Promouvoir les joueurs anglais
Cette sortie de l’Union européenne pourrait toutefois être bénéfique à certains. Le blocage de transferts et le renvoi aux frontières des joueurs européens mettraient en lumière les joueurs anglais, sous-représentés dans leur championnat. Le débat sur le nombre de joueurs étrangers avait déjà éclaté outre-Manche. Greg Dyke, ancien président de la Fédération Anglaise de Football, avait avancé l’idée d’instaurer des quotas de footballeurs étrangers dès 2014.
Avec cette nouvelle situation, la Fédération anglaise miserait sûrement davantage sur ses centres de formation. Les jeunes joueurs anglais auraient plus de chances d’être mis au premier rang national. Cette sortie de l’UE du Royaume Uni permettrait aussi aux championnats européens, championnat français en tête, de pouvoir conserver leurs jeunes prodiges, souvent attirés par l’Angleterre après seulement une ou deux saisons réalisées au sein de l’Hexagone. Mais ces avantages sont très légers en comparaison des inconvénients listés aussi bien pour les championnats britanniques que pour le football européen.

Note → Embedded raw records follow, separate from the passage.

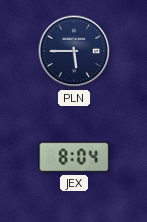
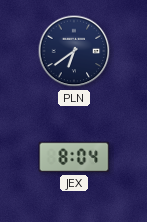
PLN: 5:45 -> 6:39
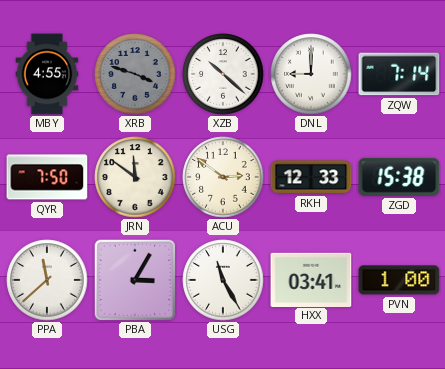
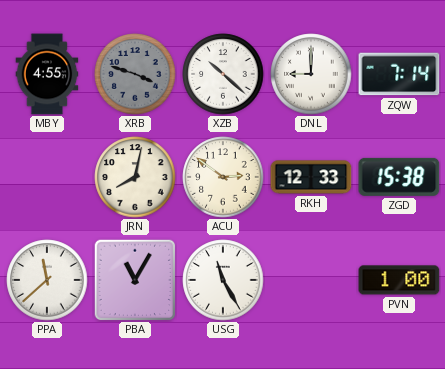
QYR: 7:50 -> none
JRN: 11:51 -> 8:02
PBA: 3:05 -> 11:05
HXX: 03:41 -> none
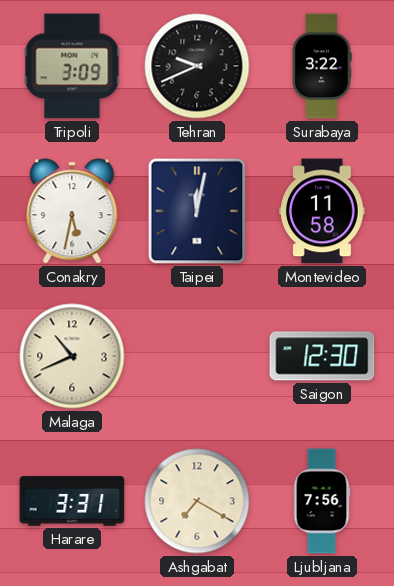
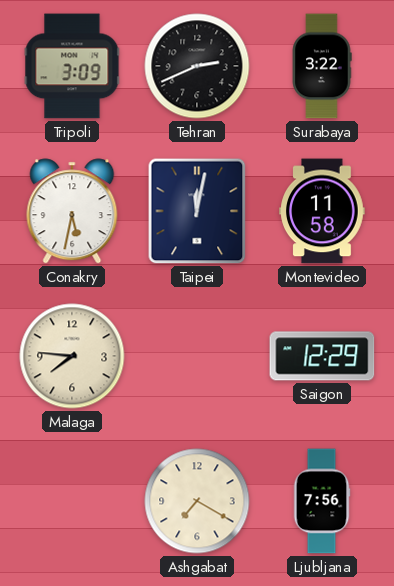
Tehran: 9:41 -> 2:41
Malaga: 10:41 -> 7:46
Saigon: 12:30 -> 12:29
Harare: 3:31 -> none
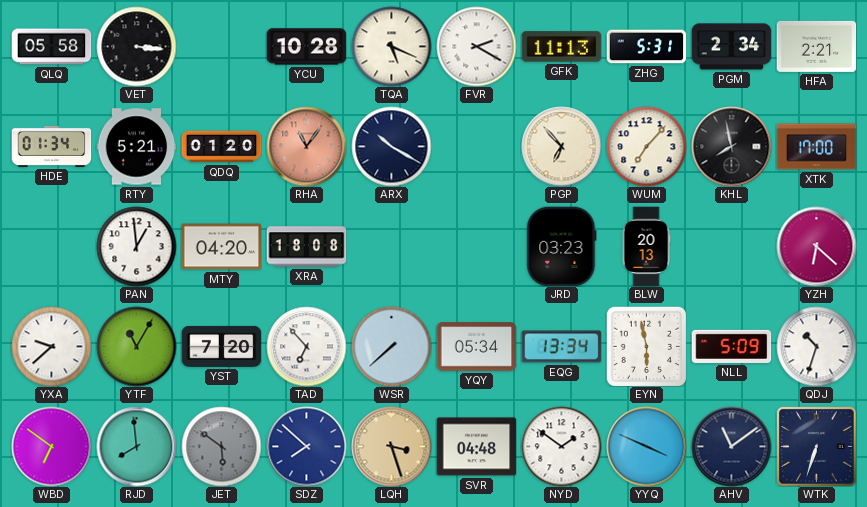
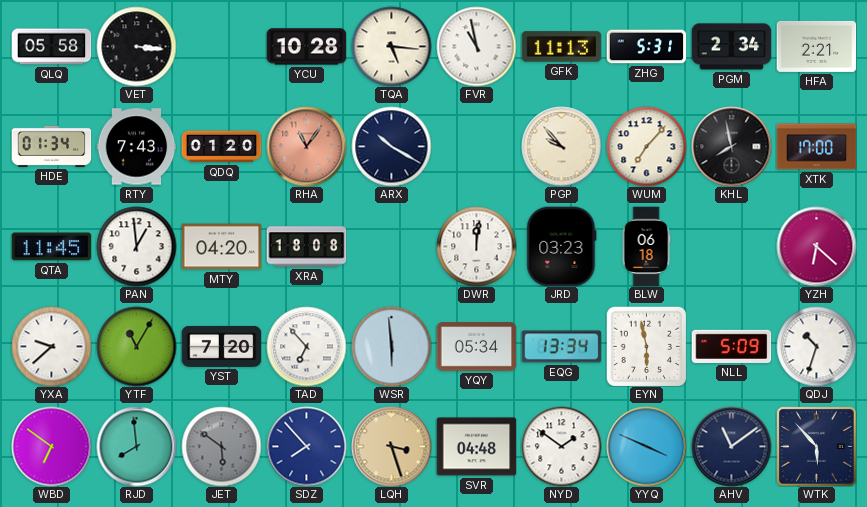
TQA: 5:19 -> 5:16
FVR: 2:20 -> 10:58
RTY: 5:21 -> 7:43
PGP: 6:53 -> 9:53
QTA: none -> 11:45
DWR: none -> 12:01
BLW: 20:13 -> 06:18
WSR: 7:38 -> 5:59
SDZ: 7:52 -> 7:53
WTK: 6:33 -> 5:53
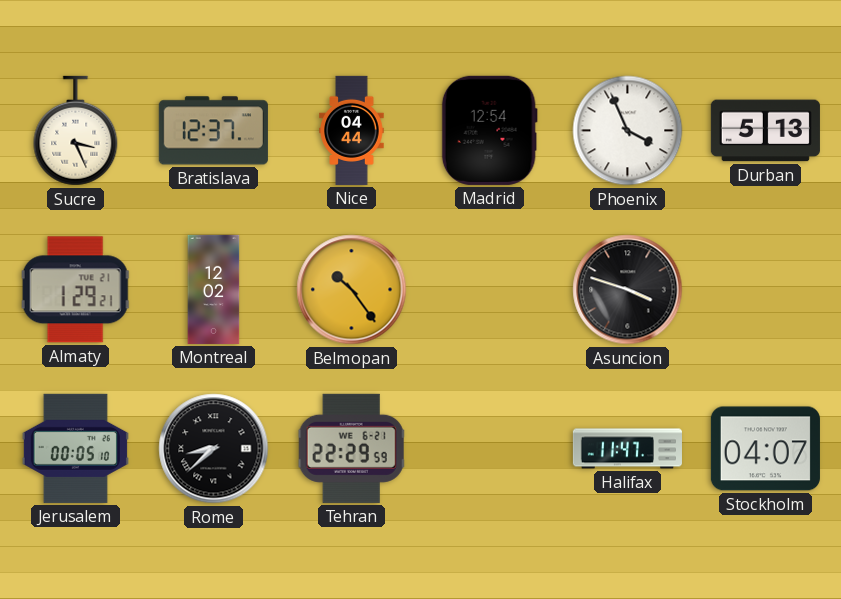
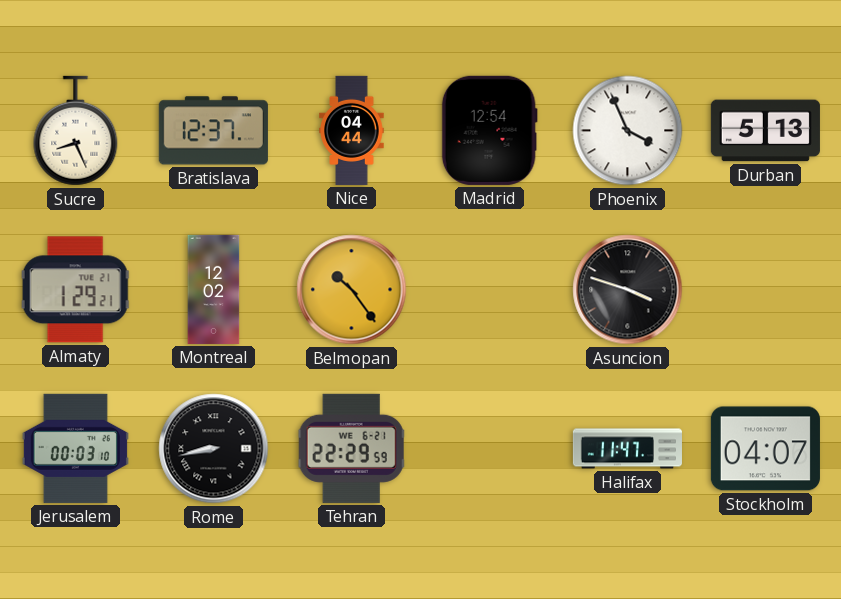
Sucre: 3:26 -> 8:26
Jerusalem: 00:05 -> 00:03
Rome: 8:38 -> 8:43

Les Allemands promettent de « reconnaître le but de Wembley » de 1966 si les Britanniques restent dans l’UE. Pour inciter les Britanniques à rester dans l’Union européenne, le quotidien allemand Bild avait rédigé une liste de promesses à leur égard en cas de rejet du Brexit. Le journal titrait : « Chers Britanniques, si vous restez dans l’UE, nous reconnaîtrons le but de Wembley », accompagné d’une photo du tir controversé de Geoffrey Hurst, qui avait permis aux Anglais de remporter la finale de Coupe du Monde 1966. Depuis cette défaite, les Allemands nient en bloc ce but, considérant qu’il n’est jamais rentré dans les cages. Cette confusion marque la rivalité sportive entre Allemands et Anglais depuis un demi-siècle. Cela n’a pas été entendu par la majorité des Britanniques, qui ont décidé de sortir de l’Union europénne.